Restorasyonu süren, İstanbul’un simgelerinden Kız Kulesi’nin bir vakitler kara irtibatı olduğu öne sürüldü. İç mimar Misbah İşli, Kız Kulesi üzerine yaptığı araştırmada, karadan kuleye sütunlu bir yolun olduğunu tespit ettiğini öne sürüyor. Hürriyet’ten Seda Türkoğlu‘nun haberine nazaran İşli, Kız Kulesi’ndeki bilinmeyen geçit argümanlarını araştırırken yolla karşılaştı.
Söz konusu yolun denizin berrak olduğu günlerde yosunlu bir sınır olarak göründüğünü belirten İşli, “Açık havalarda denizi Çürüksulu Yalısı önündeki merdivenli yoldan gözlemledim. Birkaç sefer fotoğrafladım. O denli ki, kuleye giden yolu net bir formda ayırt edebildim. Google Earth üzerinden alınan uydu imgelerinde de, yol sınırının Kız Kulesi’nin ne tarafına çıktığı rahat bir formda görülebiliyor” diyor.
‘Damalis’, MÖ 5. yüzyılda Üsküdar’ı zapt eden Atinalı General Haris’in eşinin ismi olarak biliniyor. Rivayete nazaran Damalis burada vefat etmiş ve ve doruğun önündeki burun ‘Damalis Burnu’ olarak anılmaya başlanmış.
İşli, kule-kara ortasındaki yolun 220-230 metre civarında olduğunu iddia ederken, burada kaç sütun bulunduğunu ve bunların hangi periyoda ilişkin olduğunu bilmenin şu an için güç olduğunu söylüyor. Vakitle doğal etmenlerden ötürü bu yolun çökmüş olabileceğini belirten İşli, bölgedeki sualtı fotoğraflarında da sütunlara dair kalıntılar olduğunu belirtiyor. Araştırmaları sonrası da, muhtemel sütunlu yolun evvel kara kalem çizimlerini sonra da 3 boyutlu (3D) modellemelerini yapmış.

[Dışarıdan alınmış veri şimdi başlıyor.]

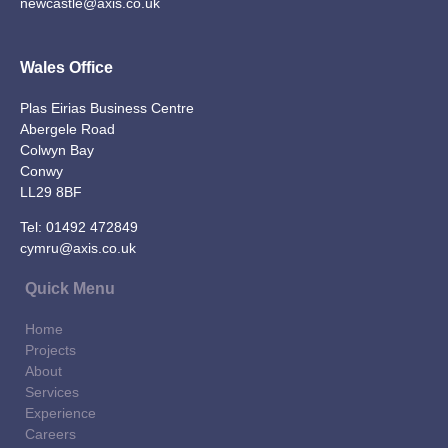
newcastle@axis.co.uk
Wales Office
Plas Eirias Business Centre
Abergele Road
Colwyn Bay
Conwy
LL29 8BF
Tel:
01492 472849
cymru@axis.co.uk
Quick Menu
Home
Projects
About
Services
Experience
Careers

İçmimar Misbah İşli’nin annesi Esin Demirel İşli, 40 yıla yakın İstanbul Vakıflar Bölge Müdürlüğü yapmış ve doktorasını Yıldız Teknik Üniversitesi Rölöve Onarım kolunda almış emekli bir mimar. Babası Hayri Necdet İşli ise bilhassa mezar taşları ve çözümlemeleri üzerine çalışan emekli bir Osmanlı tarihçisi.
Haritaları da araştıran Misbah İşli, 1738-1820 yılları ortasında yaşamış İngiliz Hükümdarı III. George’un coğrafyacısı I. Jeffereys Sculp’ın çizdiği haritada, Kız Kulesi’nin çabucak yanında “Damalis Sütunları” (Column Damalis) ismiyle bu yolun yer aldığını belirtiyor. Yeniden 1836-1881 yılları ortasında yaşamış, tarihte “Murad Efendi” olarak bilinen Avusturyalı muharrir ve diplomat Franz von Werner’in çizimlerinde de, kule karayla kontaklı olarak gösterilmiş.